- **PROBLEM DETAILS**:
Ignoring every picture, transcribe the data in full as it stands.

(Collection entries)
____________________

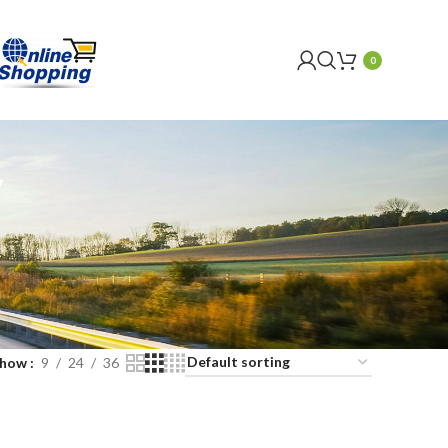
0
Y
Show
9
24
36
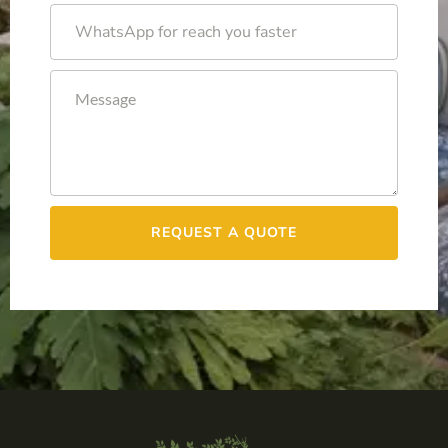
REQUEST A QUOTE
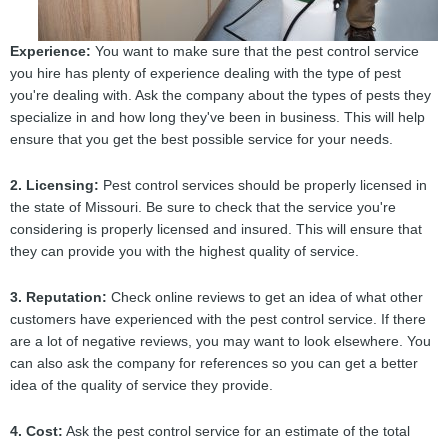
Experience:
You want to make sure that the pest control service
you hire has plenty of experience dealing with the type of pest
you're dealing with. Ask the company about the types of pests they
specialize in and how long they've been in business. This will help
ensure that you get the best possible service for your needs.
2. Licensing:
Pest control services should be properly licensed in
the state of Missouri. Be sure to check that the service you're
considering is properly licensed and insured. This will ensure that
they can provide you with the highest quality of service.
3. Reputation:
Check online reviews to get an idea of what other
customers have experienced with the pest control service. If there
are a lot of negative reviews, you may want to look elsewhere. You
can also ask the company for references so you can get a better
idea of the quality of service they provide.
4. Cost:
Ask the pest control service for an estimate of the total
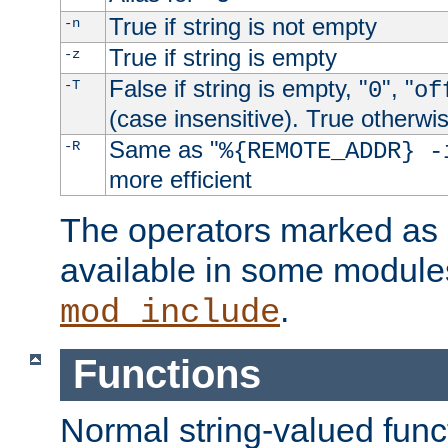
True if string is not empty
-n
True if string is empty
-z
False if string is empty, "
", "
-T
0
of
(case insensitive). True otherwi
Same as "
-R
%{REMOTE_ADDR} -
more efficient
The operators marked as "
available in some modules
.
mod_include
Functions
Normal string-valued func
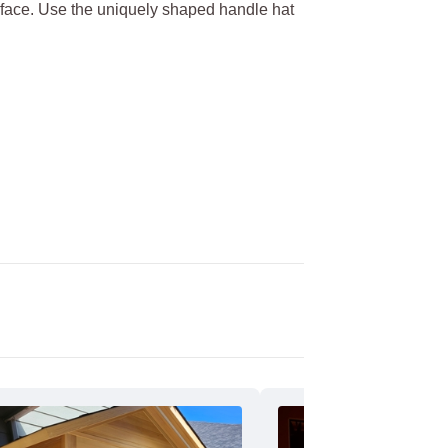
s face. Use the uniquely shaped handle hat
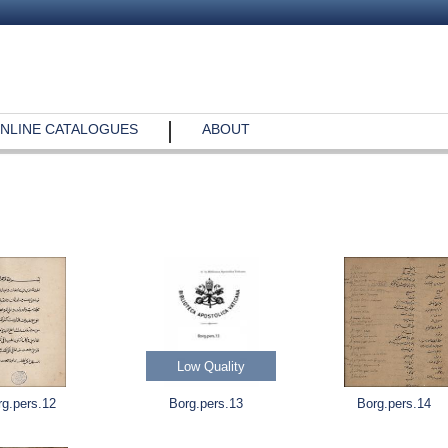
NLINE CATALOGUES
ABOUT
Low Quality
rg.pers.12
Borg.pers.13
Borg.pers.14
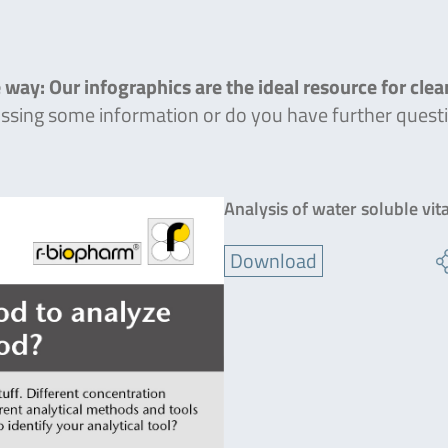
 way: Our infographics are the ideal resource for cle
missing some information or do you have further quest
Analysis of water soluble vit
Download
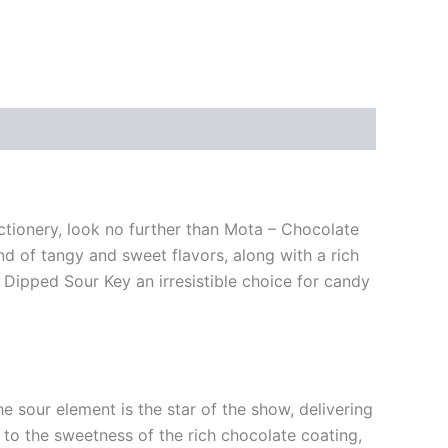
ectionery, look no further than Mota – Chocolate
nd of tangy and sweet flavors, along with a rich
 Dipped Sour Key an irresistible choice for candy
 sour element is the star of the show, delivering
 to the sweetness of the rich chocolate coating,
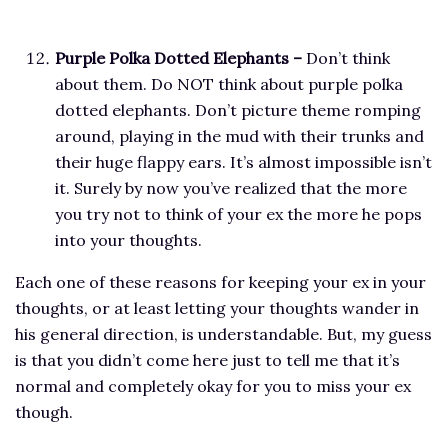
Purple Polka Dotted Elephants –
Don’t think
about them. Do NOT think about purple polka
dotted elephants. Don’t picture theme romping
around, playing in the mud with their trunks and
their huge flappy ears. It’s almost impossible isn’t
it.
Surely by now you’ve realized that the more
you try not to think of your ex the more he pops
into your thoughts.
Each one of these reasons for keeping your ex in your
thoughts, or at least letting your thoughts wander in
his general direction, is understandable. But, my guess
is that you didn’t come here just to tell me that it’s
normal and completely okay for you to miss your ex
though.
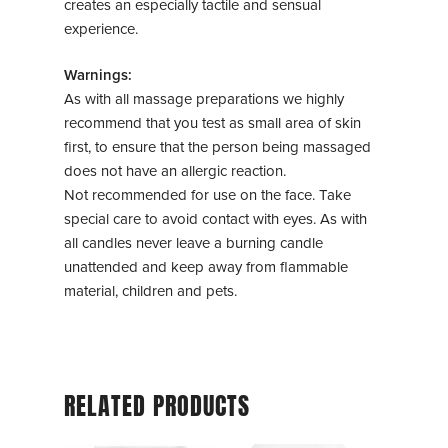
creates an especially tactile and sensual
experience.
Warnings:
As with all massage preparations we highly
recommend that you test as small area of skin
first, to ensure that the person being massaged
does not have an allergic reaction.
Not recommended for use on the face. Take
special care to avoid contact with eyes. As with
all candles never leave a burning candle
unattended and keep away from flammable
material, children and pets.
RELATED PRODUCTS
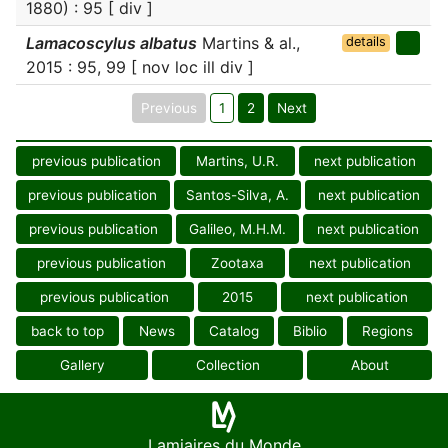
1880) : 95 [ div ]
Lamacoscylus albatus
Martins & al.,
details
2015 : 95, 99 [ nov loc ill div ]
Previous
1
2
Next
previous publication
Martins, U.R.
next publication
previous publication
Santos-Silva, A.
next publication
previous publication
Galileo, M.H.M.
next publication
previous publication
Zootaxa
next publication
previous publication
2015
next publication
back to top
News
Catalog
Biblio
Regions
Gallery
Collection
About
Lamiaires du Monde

____________________

- **COMPLETED TASK**:
0
Y
Show
9
24
36
REQUEST A QUOTE
Experience:
You want to make sure that the pest control service
you hire has plenty of experience dealing with the type of pest
you're dealing with. Ask the company about the types of pests they
specialize in and how long they've been in business. This will help
ensure that you get the best possible service for your needs.
2. Licensing:
Pest control services should be properly licensed in
the state of Missouri. Be sure to check that the service you're
considering is properly licensed and insured. This will ensure that
they can provide you with the highest quality of service.
3. Reputation:
Check online reviews to get an idea of what other
customers have experienced with the pest control service. If there
are a lot of negative reviews, you may want to look elsewhere. You
can also ask the company for references so you can get a better
idea of the quality of service they provide.
4. Cost:
Ask the pest control service for an estimate of the total
True if string is not empty
-n
True if string is empty
-z
False if string is empty, "
", "
-T
0
of
(case insensitive). True otherwi
Same as "
-R
%{REMOTE_ADDR} -
more efficient
The operators marked as "
available in some modules
.
mod_include
Functions
Normal string-valued func
s face. Use the uniquely shaped handle hat
NLINE CATALOGUES
ABOUT
Low Quality
rg.pers.12
Borg.pers.13
Borg.pers.14
 way: Our infographics are the ideal resource for cle
missing some information or do you have further quest
Analysis of water soluble vit
Download
ectionery, look no further than Mota – Chocolate
nd of tangy and sweet flavors, along with a rich
 Dipped Sour Key an irresistible choice for candy
 sour element is the star of the show, delivering
 to the sweetness of the rich chocolate coating,
Purple Polka Dotted Elephants –
Don’t think
about them. Do NOT think about purple polka
dotted elephants. Don’t picture theme romping
around, playing in the mud with their trunks and
their huge flappy ears. It’s almost impossible isn’t
it.
Surely by now you’ve realized that the more
you try not to think of your ex the more he pops
into your thoughts.
Each one of these reasons for keeping your ex in your
thoughts, or at least letting your thoughts wander in
his general direction, is understandable. But, my guess
is that you didn’t come here just to tell me that it’s
normal and completely okay for you to miss your ex
though.
creates an especially tactile and sensual
experience.
Warnings:
As with all massage preparations we highly
recommend that you test as small area of skin
first, to ensure that the person being massaged
does not have an allergic reaction.
Not recommended for use on the face. Take
special care to avoid contact with eyes. As with
all candles never leave a burning candle
unattended and keep away from flammable
material, children and pets.
RELATED PRODUCTS
1880) : 95 [ div ]
Lamacoscylus albatus
Martins & al.,
details
2015 : 95, 99 [ nov loc ill div ]
Previous
1
2
Next
previous publication
Martins, U.R.
next publication
previous publication
Santos-Silva, A.
next publication
previous publication
Galileo, M.H.M.
next publication
previous publication
Zootaxa
next publication
previous publication
2015
next publication
back to top
News
Catalog
Biblio
Regions
Gallery
Collection
About
Lamiaires du Monde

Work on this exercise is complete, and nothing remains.